◆ **Information shown**

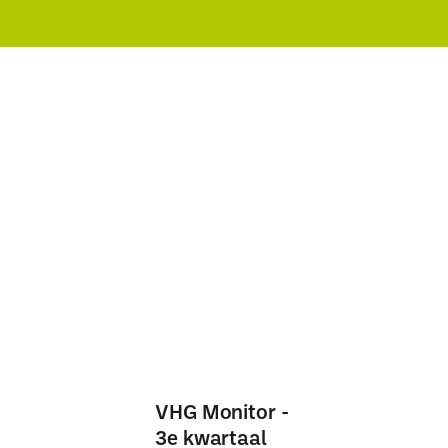
VHG Monitor -
3e kwartaal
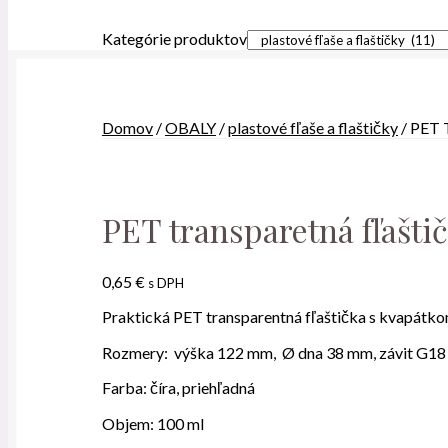
Kategórie produktov
Domov
/
OBALY
/
plastové fľaše a flaštičky
/
PET 
PET transparetná fľašti
0,65
€
s DPH
Praktická PET transparentná fľaštička s kvapátko
Rozmery: výška 122 mm, Ø dna 38 mm, závit G18
Farba: číra, priehľadná
Objem: 100 ml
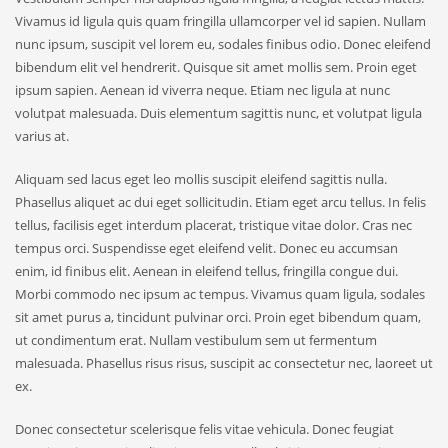
Vivamus id ligula quis quam fringilla ullamcorper vel id sapien. Nullam
nunc ipsum, suscipit vel lorem eu, sodales finibus odio. Donec eleifend
bibendum elit vel hendrerit. Quisque sit amet mollis sem. Proin eget
ipsum sapien. Aenean id viverra neque. Etiam nec ligula at nunc
volutpat malesuada. Duis elementum sagittis nunc, et volutpat ligula
varius at.
Aliquam sed lacus eget leo mollis suscipit eleifend sagittis nulla.
Phasellus aliquet ac dui eget sollicitudin. Etiam eget arcu tellus. In felis
tellus, facilisis eget interdum placerat, tristique vitae dolor. Cras nec
tempus orci. Suspendisse eget eleifend velit. Donec eu accumsan
enim, id finibus elit. Aenean in eleifend tellus, fringilla congue dui.
Morbi commodo nec ipsum ac tempus. Vivamus quam ligula, sodales
sit amet purus a, tincidunt pulvinar orci. Proin eget bibendum quam,
ut condimentum erat. Nullam vestibulum sem ut fermentum
malesuada. Phasellus risus risus, suscipit ac consectetur nec, laoreet ut
ex.
Donec consectetur scelerisque felis vitae vehicula. Donec feugiat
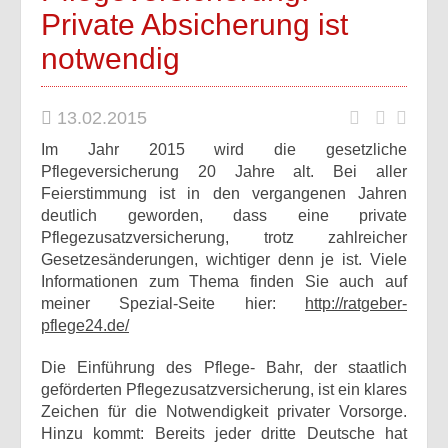
Private Absicherung ist
notwendig
13.02.2015
Im Jahr 2015 wird die gesetzliche
Pflegeversicherung 20 Jahre alt. Bei aller
Feierstimmung ist in den vergangenen Jahren
deutlich geworden, dass eine private
Pflegezusatzversicherung, trotz zahlreicher
Gesetzesänderungen, wichtiger denn je ist. Viele
Informationen zum Thema finden Sie auch auf
meiner Spezial-Seite hier:
http://ratgeber-
pflege24.de/
Die Einführung des Pflege- Bahr, der staatlich
geförderten Pflegezusatzversicherung, ist ein klares
Zeichen für die Notwendigkeit privater Vorsorge.
Hinzu kommt: Bereits jeder dritte Deutsche hat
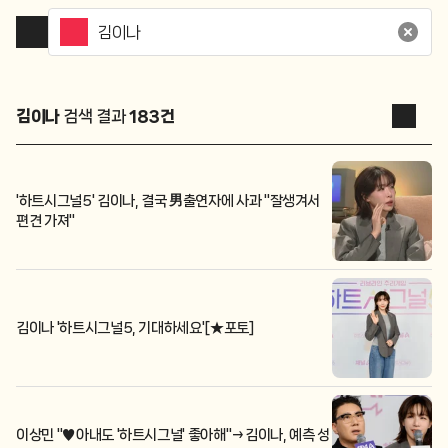
김이나
검색 결과
183
건
'하트시그널5' 김이나, 결국 男출연자에 사과 "잘생겨서
편견 가져"
김이나 '하트시그널5, 기대하세요'[★포토]
이상민 "♥아내도 '하트시그널' 좋아해"→김이나, 예측 성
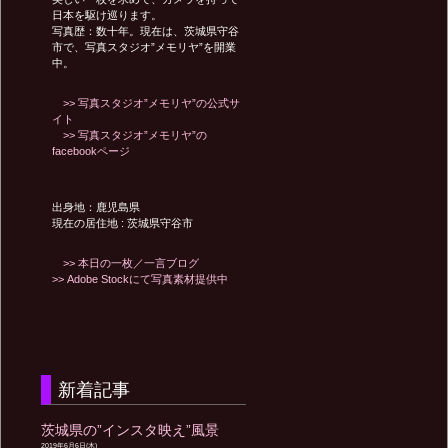
シ
日本を駆け巡ります。
写真歴：数十年。現在は、茨城県守谷
ョ
市で、写真スタジオ”メモリヤ”を開業
中。
>> 写真スタジオ”メモリヤ”の公式サ
ン
イト
>> 写真スタジオ”メモリヤ”の
facebookページ
出身地：鹿児島県
現在の居住地 : 茨城県守谷市
>> 本日の一枚／一言ブログ
>> Adobe Stockにて写真素材提供中
新着記事
茨城県の”インスタ映え”風景
2019年6月6日(木)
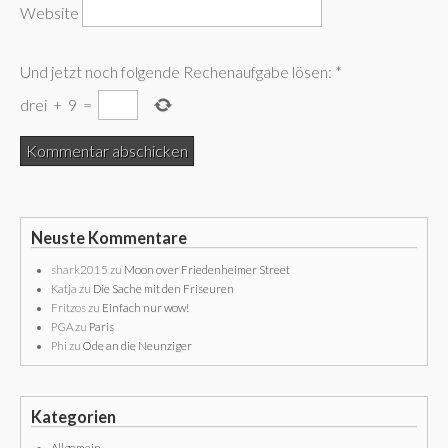
Website
Und jetzt noch folgende Rechenaufgabe lösen:
*
drei
+
9
=
Neuste Kommentare
shark2015
zu
Moon over Friedenheimer Street
Katja
zu
Die Sache mit den Friseuren
Fritzos
zu
Einfach nur wow!
PGA
zu
Paris
Phi
zu
Ode an die Neunziger
Kategorien
Allgemein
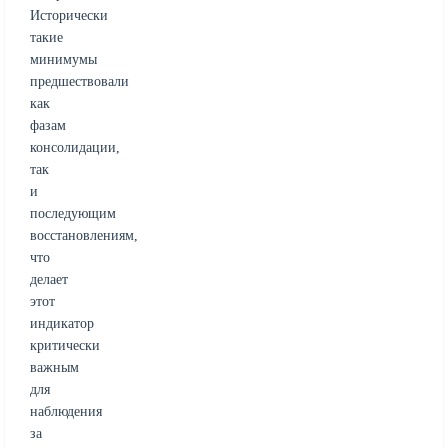
Исторически
такие
минимумы
предшествовали
как
фазам
консолидации,
так
и
последующим
восстановлениям,
что
делает
этот
индикатор
критически
важным
для
наблюдения
за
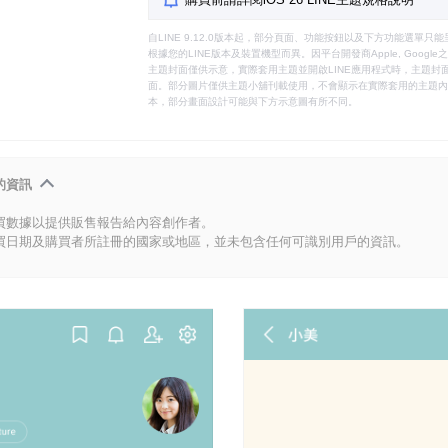
自LINE 9.12.0版本起，部分頁面、功能按鈕以及下方功能選單
根據您的LINE版本及裝置機型而異。因平台開發商Apple, Goog
主題封面僅供示意，實際套用主題並開啟LINE應用程式時，主題封面
面。部分圖片僅供主題小舖刊載使用，不會顯示在實際套用的主題內。
本，部分畫面設計可能與下方示意圖有所不同。
的資訊
買數據以提供販售報告給內容創作者。
買日期及購買者所註冊的國家或地區，並未包含任何可識別用戶的資訊。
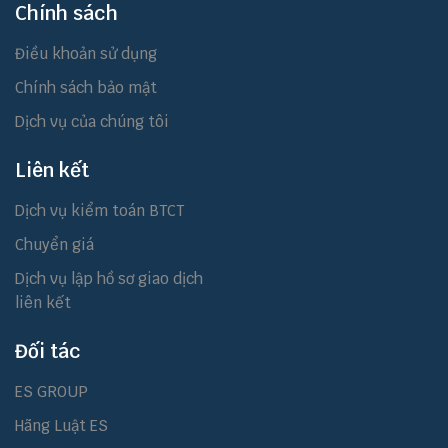
Chính sách
Điều khoản sử dụng
Chính sách bảo mật
Dịch vụ của chúng tôi
Liên kết
Dịch vụ kiểm toán BTCT
Chuyển giá
Dịch vụ lập hồ sơ giao dịch
liên kết
Đối tác
ES GROUP
Hãng Luật ES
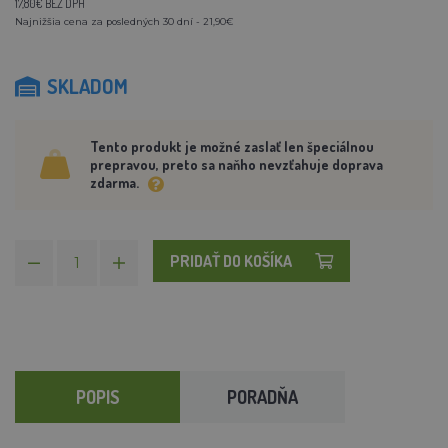
17,80€ BEZ DPH
Najnižšia cena za posledných 30 dní - 21,90€
SKLADOM
Tento produkt je možné zaslať len špeciálnou
prepravou, preto sa naňho nevzťahuje doprava
zdarma.
PRIDAŤ DO KOŠÍKA
POPIS
PORADŇA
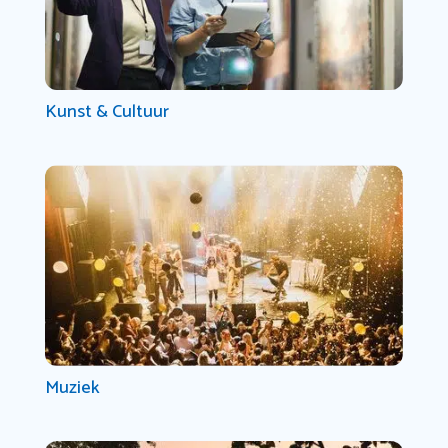
Kunst & Cultuur
Muziek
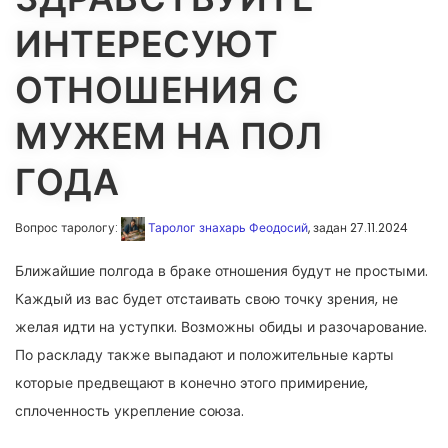
ИНТЕРЕСУЮТ
ОТНОШЕНИЯ С
МУЖЕМ НА ПОЛ
ГОДА
Вопрос тарологу:
Таролог знахарь Феодосий
, задан 27.11.2024
Ближайшие полгода в браке отношения будут не простыми.
Каждый из вас будет отстаивать свою точку зрения, не
желая идти на уступки. Возможны обиды и разочарование.
По раскладу также выпадают и положительные карты
которые предвещают в конечно этого примирение,
сплоченность укрепление союза.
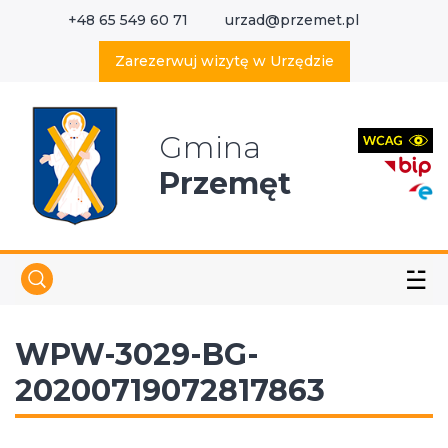
+48 65 549 60 71
urzad@przemet.pl
X
Wyszukaj w serwisie
Zarezerwuj wizytę w Urzędzie
Gmina
Przemęt
☱
WPW-3029-BG-
20200719072817863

◆ **Problem**
Take every line above where "tempus" appears and copy it.

◆ **Solution for this problem**
tempus orci. Suspendisse eget eleifend velit. Donec eu accumsan
Morbi commodo nec ipsum ac tempus. Vivamus quam ligula, sodales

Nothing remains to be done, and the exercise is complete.